━━ RECORDS SUPPLIED ━━
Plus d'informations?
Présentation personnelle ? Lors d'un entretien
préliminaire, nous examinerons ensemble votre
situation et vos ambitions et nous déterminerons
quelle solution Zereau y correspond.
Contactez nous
━━━
**WHAT YOU SHOULD DO**
Quote the data in full, keeping each word unchanged.

**EXERCISE SOLUTION**
Plus d'informations?
Présentation personnelle ? Lors d'un entretien
préliminaire, nous examinerons ensemble votre
situation et vos ambitions et nous déterminerons
quelle solution Zereau y correspond.
Contactez nous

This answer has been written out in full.